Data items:
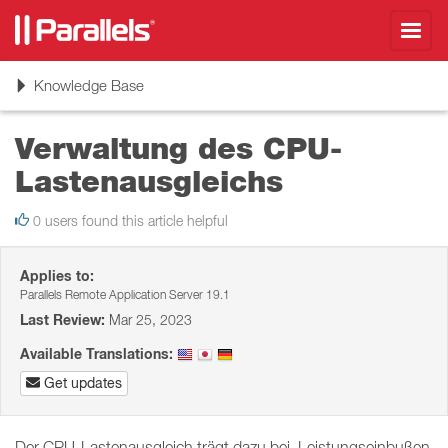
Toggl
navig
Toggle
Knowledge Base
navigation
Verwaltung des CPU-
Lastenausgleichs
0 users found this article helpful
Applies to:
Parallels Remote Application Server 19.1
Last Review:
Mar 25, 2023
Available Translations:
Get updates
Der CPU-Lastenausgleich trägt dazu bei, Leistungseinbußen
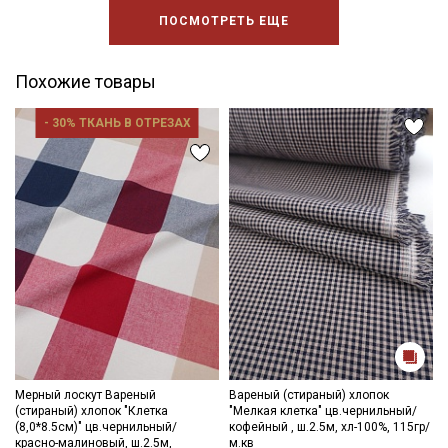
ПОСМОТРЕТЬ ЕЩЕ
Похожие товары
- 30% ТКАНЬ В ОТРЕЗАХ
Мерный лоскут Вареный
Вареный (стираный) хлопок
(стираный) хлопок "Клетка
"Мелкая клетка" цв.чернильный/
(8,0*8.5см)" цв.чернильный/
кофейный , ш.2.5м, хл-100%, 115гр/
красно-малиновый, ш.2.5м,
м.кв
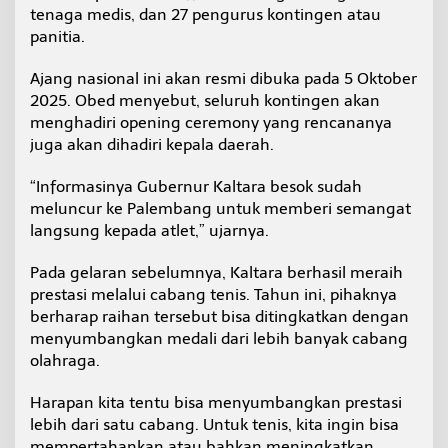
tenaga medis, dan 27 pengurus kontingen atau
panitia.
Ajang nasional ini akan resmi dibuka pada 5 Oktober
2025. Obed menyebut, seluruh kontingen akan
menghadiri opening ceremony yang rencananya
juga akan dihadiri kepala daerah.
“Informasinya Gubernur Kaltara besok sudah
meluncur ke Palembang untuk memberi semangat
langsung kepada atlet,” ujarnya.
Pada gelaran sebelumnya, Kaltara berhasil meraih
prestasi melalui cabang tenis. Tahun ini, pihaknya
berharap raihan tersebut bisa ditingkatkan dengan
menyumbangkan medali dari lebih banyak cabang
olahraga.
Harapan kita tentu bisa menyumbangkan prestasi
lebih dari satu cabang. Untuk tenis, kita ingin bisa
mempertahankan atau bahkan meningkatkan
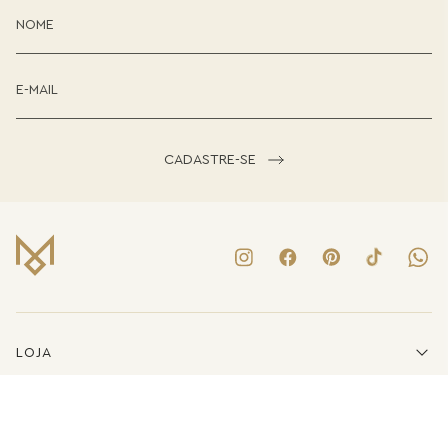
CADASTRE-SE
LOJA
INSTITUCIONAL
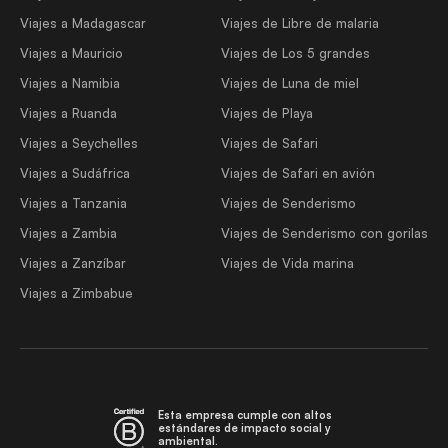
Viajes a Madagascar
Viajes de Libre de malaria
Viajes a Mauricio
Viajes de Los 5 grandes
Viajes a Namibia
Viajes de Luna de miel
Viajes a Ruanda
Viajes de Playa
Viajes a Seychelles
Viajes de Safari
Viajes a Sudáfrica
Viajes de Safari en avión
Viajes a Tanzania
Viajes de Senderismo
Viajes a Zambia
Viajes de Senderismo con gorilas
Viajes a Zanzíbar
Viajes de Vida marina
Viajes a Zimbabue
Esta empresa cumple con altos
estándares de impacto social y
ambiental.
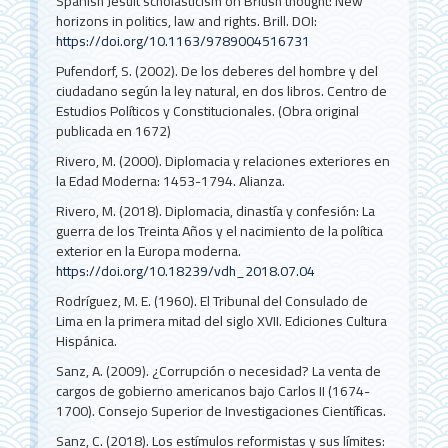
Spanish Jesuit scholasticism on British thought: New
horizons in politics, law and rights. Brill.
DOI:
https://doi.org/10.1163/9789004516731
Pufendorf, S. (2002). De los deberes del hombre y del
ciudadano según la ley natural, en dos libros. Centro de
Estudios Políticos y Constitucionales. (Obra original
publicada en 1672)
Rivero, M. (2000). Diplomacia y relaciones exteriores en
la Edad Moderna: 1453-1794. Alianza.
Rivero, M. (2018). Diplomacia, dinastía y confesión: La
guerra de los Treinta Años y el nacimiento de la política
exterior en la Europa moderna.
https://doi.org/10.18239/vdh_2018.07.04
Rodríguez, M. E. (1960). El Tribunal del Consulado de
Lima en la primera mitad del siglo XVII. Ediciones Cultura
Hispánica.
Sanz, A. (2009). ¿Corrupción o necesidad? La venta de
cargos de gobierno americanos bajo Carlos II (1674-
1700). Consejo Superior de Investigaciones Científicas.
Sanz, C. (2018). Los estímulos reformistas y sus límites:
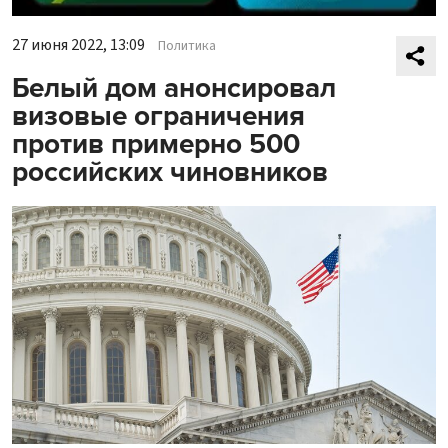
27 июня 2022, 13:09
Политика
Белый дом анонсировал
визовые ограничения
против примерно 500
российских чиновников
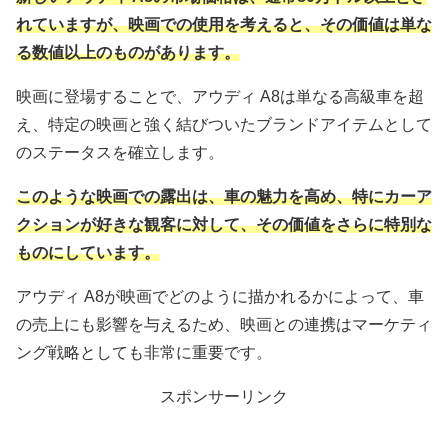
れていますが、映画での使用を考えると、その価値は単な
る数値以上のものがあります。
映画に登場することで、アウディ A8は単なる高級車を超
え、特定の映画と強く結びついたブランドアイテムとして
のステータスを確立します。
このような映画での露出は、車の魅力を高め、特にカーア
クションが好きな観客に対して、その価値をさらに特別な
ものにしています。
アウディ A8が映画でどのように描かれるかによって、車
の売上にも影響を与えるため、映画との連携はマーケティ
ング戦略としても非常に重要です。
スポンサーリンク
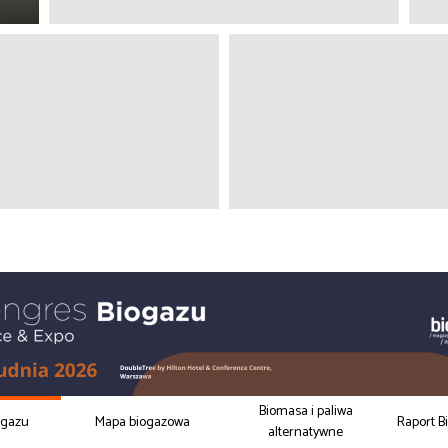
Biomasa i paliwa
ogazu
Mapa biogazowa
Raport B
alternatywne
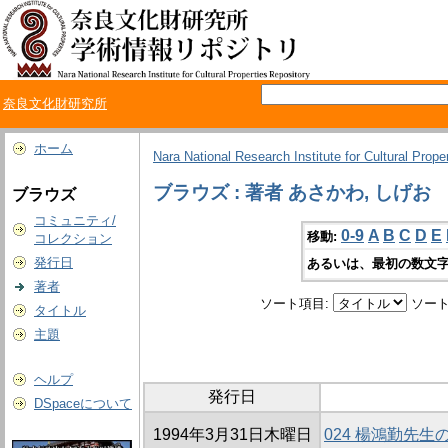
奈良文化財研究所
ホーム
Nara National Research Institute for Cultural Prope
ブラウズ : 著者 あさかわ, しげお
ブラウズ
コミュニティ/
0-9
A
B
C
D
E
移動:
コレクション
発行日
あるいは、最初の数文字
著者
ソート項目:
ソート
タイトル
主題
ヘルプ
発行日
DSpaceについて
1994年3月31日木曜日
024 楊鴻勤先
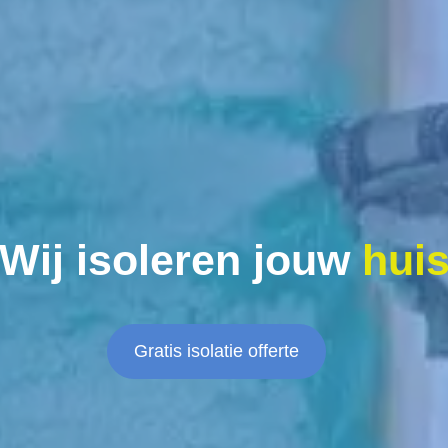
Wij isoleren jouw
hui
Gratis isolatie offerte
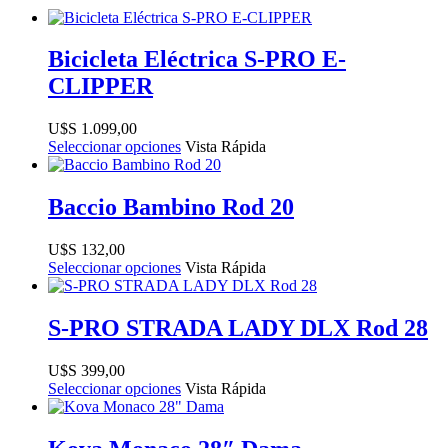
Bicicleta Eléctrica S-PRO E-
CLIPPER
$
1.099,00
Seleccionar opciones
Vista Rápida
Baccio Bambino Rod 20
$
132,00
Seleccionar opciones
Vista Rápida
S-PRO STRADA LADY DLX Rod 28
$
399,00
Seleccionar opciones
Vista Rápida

**Problem to work on**
Precisely those lines above that run from the line with "Viajes de Senderismo con gorilas" up to and including the line with "guerra de los" are to be set down, with the pictures omitted.

**Result**
Viajes de Senderismo con gorilas
Viajes a Zanzíbar
Viajes de Vida marina
Viajes a Zimbabue
Esta empresa cumple con altos
estándares de impacto social y
ambiental.
Spanish Jesuit scholasticism on British thought: New
horizons in politics, law and rights. Brill.
DOI:
https://doi.org/10.1163/9789004516731
Pufendorf, S. (2002). De los deberes del hombre y del
ciudadano según la ley natural, en dos libros. Centro de
Estudios Políticos y Constitucionales. (Obra original
publicada en 1672)
Rivero, M. (2000). Diplomacia y relaciones exteriores en
la Edad Moderna: 1453-1794. Alianza.
Rivero, M. (2018). Diplomacia, dinastía y confesión: La
guerra de los Treinta Años y el nacimiento de la política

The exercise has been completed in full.